Site Reliability Engineer
Company | Baseten |
---|---|
Location | San Francisco, CA, USA, New York, NY, USA |
Salary | $Not Provided – $Not Provided |
Type | Full-Time |
Degrees | Bachelor’s, Master’s, PhD |
Experience Level | Mid Level |
Requirements
- Bachelor’s, Master’s, or Ph.D. degree in Computer Science, Engineering, Mathematics, or related field.
- 3+ years of work professional work experience in a fast-paced, high-growth environment.
- Extensive experience with Kubernetes.
- Experience in building and maintaining scalable infrastructure.
- Experience with infrastructure-as-code tools (e.g., Terraform, CloudFormation, Pulumi) and CI/CD tooling (e.g., GitHub Actions, GitLab CI, Circle CI, Jenkins).
- Relevant OSS observability experience (Prometheus, ELK stack, Grafana stack, Opentelemetry) is a plus.

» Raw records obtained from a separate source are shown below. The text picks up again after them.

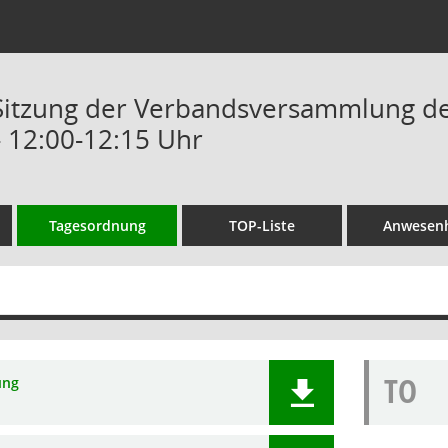
 Sitzung der Verbandsversammlung d
- 12:00-12:15 Uhr
Tagesordnung
TOP-Liste
Anwesenh
TO
ung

- Ability to own projects end-to-end, from project specification to execution.
- No prior machine learning experience required, but should be open to learning about it.
Responsibilities
- Build and maintain scalable infrastructure to support the deployment and operation of machine learning models.
- Establish standards and best practices for reliability and performance across the infrastructure.
- Automate processes when relevant, particularly for managing CI/CD pipelines.
- Own products and projects end-to-end, functioning as both an engineer and a project manager, with a focus on user empathy, project specification, and end-to-end execution.
- Collaborate with cross-functional teams to understand project requirements and translate them into technical solutions.
- Mentor junior team members and contribute to knowledge sharing within the organization.
- Navigate ambiguity and exercise good judgment on tradeoffs and tools needed to solve problems, avoiding unnecessary complexity.
- Demonstrate pride, ownership, and accountability for your work, expecting the same from your teammates.
Preferred Qualifications
- Relevant OSS observability experience (Prometheus, ELK stack, Grafana stack, Opentelemetry) is a plus.